Tra le conseguenze a lungo termine del Covid-19 ci sarebbe anche la maggiore probabilità di sviluppare il diabete e il pre-diabete. È quello che è stato scoperto dai ricercatori dell’ospedale Sacco, del San Paolo e dell’Università degli studi degli studi di Milano che hanno collaborato con un team internazionale coordinato dal professor Paolo Fiorina che ha come partner l’Università di Pisa e l’Harvard Medical School.
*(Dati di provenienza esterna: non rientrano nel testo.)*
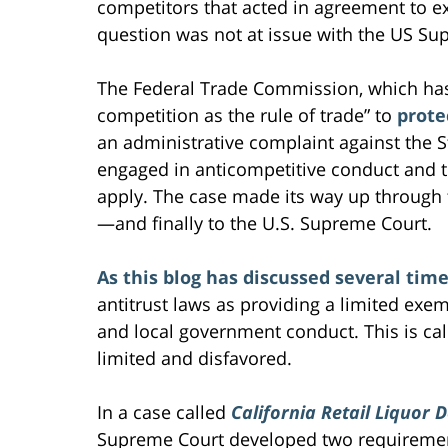
competitors that acted in agreement to e
question was not at issue with the US Su
The Federal Trade Commission, which ha
competition as the rule of trade” to
prote
an administrative complaint against the S
engaged in anticompetitive conduct and t
apply. The case made its way up through 
—and finally to the U.S. Supreme Court.
As this blog has discussed several tim
antitrust laws as providing a limited exem
and local government conduct. This is call
limited and disfavored.
In a case called
California Retail Liquor 
Supreme Court developed two requiremen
Lo studio è stato pubblicato sulla rivista «Nature Metabolism» e ha dimostrato che l’infezione da coronavirus può causare l’insulino-resistenza e quindi deteriorare la normale funzionalità β-cellulare. Queste alterazioni possono portare a sviluppare un’ iperglicemia persistente di varia gravità anche dopo la guarigione. 
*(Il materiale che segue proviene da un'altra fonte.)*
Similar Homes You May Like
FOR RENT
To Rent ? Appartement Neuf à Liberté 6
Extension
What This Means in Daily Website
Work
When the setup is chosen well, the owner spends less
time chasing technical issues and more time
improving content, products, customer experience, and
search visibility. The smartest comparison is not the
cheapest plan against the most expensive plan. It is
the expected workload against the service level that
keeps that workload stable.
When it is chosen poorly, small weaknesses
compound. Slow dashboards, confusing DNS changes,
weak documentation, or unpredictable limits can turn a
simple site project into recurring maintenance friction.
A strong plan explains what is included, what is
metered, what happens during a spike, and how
Lo studio dimostra per la prima volta la correlazione tra l’infezione il maggior rischio di sviluppare il diabete. Il dottor Giuseppe Daniele, ricercatore presso il Dipartimento di medicina clinica e sperimentale dell’ Università di Pisa, con il suo contributo è riuscito a dimostrare che il rischio di sviluppo di insulino-resistenza e diabete sono strettamente e proporzionalmente correlati alla tempesta citochinica che si sviluppa durante l'infezione da Covid, e che tale compromissione persiste anche una volta guariti. Il ruolo delle citochine e della sub-infiammazione nella genesi dell'insulino-resistenza nell'obesità e nel diabete di tipo 2 è una linea di ricerca già seguita dal dottor Giuseppe Daniele insieme al professore Franco Folli e altri, in studi condotti a San Antonio, in Texas.
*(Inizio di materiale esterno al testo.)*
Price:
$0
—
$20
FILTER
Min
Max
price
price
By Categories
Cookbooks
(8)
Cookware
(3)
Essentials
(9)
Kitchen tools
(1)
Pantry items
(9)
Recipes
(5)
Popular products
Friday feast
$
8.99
Questo studio, oltre ad ampliare le conoscenze sugli effetti a lungo termine del Covid-19, secondo i professori Paolo Fiorina, Massimo Galli, Gianvincenzo Zuccotti della Asst Fatebenefratelli-Sacco e Franco Folli, Asst Santi Paolo e Carlo (tutti dell'Università degli Studi di Milano), potrà aiutare anche ad approfondire i meccanismi del diabete in pazienti particolarmente fragili e a mettere a punto nuove strategie terapeutiche per questa malattia.